When you call the Get-ChildItem cmdlet, the cmdlet returns two objects: System.IO.DirectoryInfo and System.IO.FileInfo. For now, let us concentrate on System.IO.FileInfo, because this is the object we used for the example above. The object contains a property called LastWriteTime, which is essentially a System.DateTime object. You see this when you call the following and see the TypeName in the output:

(Get-ChildItem).LastWriteTime | Get-Member

This object contains the property, Year, which we called in the end to fetch the year in which the files were modified.

Okay, this seems easy, but what about finding out in which year the files were created?

(Get-ChildItem).CreationTime | Get-Member

But you would’ve noticed, by default, the output of Get-ChildItem only showed Mode, LastWriteTime, Length and Name. Where did CreationTime come from?!

If you noticed at Get-ChildItem | Get-Member, you would see the CreationTime property as well. So why did this not appear in the output?

Simple: if the output object had to show all of its properties at the output, you could quickly drown in a sea of information. Also, PowerShell is for administrators. Therefore, PowerShell uses a set of formatting rules to decide what properties are meaningful to an administrators, and shows them by default. Even though the object returned contains all the information, only a few selected properties are actually shown on the screen as text.

If you would like to get more columns, you could use the cmdlet, Select-Object, which would allow you to select the properties you would like to see. But remember that the moment you pick the properties you want to see, using Select-Object, the object returned by Select-Object would contain only the properties you specified (and omit the ones you did not). This behaviour has its own advantages and limitations, and it is important you remember this.

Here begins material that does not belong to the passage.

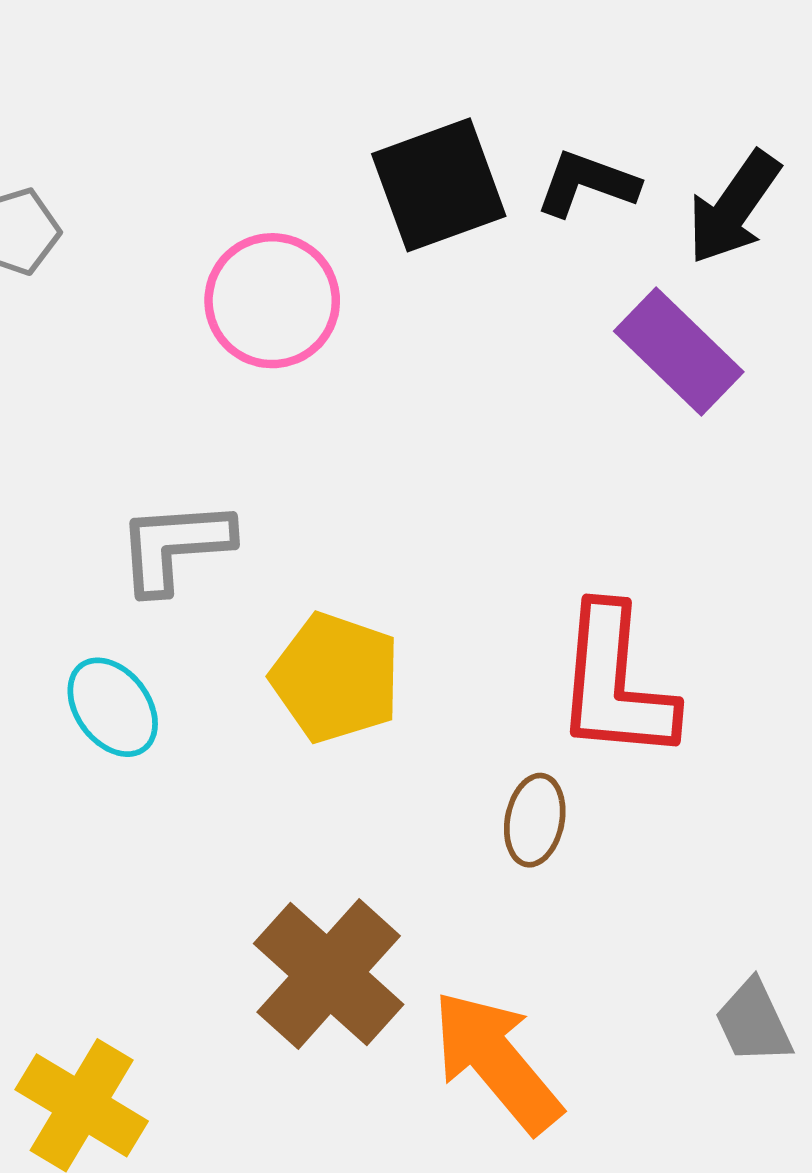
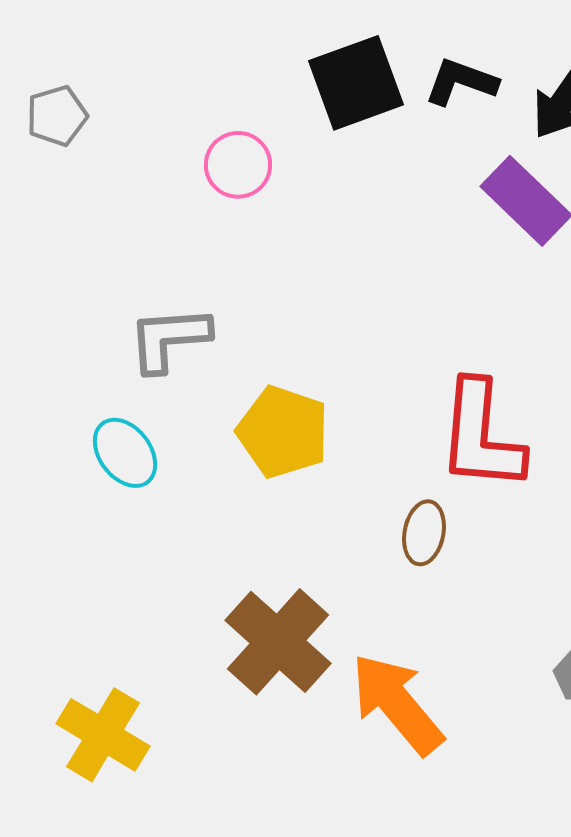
pink circle: (272, 301) -> (238, 165), size x0.7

Also, observe that the date shown in the LastWriteTime column isn’t the long format, but a short one with only numbers. This is also part of the formatting rules. If you would like to format what is shown in the columns, you would need to use what is known as calculated properties that we first looked at in A brief history of Windows.

Understanding Get-Member

One of the points that got downplayed in this post was the use of Get-Member. This cmdlet is among the holy trinity of PowerShell: Get-Command, Get-Help and Get-Member. It may seem self-explanatory to most, but I shall tell you in brief what it is, for the sake of completeness. The properties and methods in an object are collectively called its members. The cmdet, Get-Member, helps you peek into the object returned by a certain cmdlet, and tell you what the object type is and what member it contains. By default, Get-Member shows you the name of the member, the type of the member (method or property), and its definition. Get-Member is among the most-used-during-scripting cmdlets.

We could go on a little more about the object model of PowerShell. However, small chunks of information delivered frequently, aids in better assimilation. So, let’s stop here for now. As we write more scripts, we will get a better understanding of the model, and would be able to leverage it better.